Activity: All that is required is the number of lines in this listing that hold "support".

Data to process START

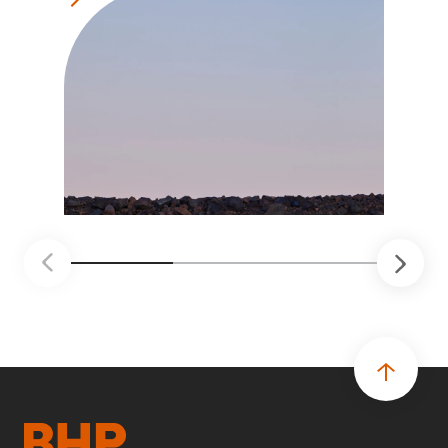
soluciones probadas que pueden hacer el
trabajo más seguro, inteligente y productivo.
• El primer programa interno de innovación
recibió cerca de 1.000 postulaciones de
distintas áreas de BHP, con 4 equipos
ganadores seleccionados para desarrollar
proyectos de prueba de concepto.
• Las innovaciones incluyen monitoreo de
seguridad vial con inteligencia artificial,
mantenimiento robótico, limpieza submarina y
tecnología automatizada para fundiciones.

Data to process END
Data to process START

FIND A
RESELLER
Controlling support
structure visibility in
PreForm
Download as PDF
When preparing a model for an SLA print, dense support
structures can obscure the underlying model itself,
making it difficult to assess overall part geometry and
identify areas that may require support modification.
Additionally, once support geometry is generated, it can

Data to process END
Data to process START

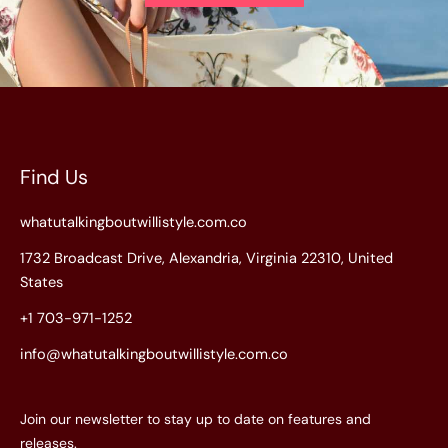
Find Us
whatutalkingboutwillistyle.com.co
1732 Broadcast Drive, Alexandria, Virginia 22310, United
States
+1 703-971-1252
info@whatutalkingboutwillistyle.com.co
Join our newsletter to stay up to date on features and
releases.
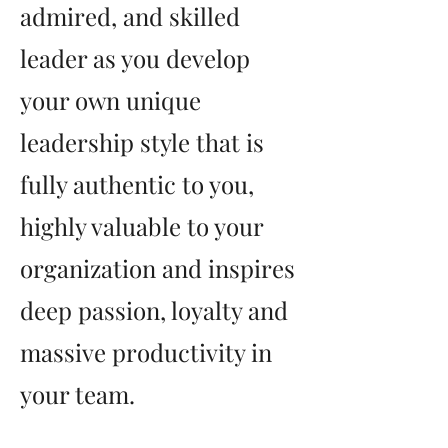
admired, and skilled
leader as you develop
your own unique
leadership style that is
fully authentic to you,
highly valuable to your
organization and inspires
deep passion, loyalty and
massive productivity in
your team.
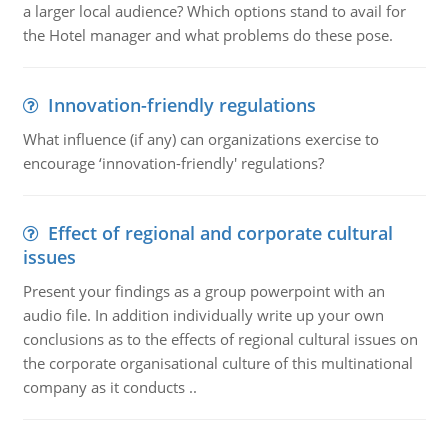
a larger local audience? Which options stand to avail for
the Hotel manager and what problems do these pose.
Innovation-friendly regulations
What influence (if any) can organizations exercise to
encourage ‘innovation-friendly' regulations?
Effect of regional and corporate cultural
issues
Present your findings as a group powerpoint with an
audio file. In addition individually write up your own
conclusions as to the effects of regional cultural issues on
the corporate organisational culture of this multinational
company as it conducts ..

Data to process END

Solution for this problem: 4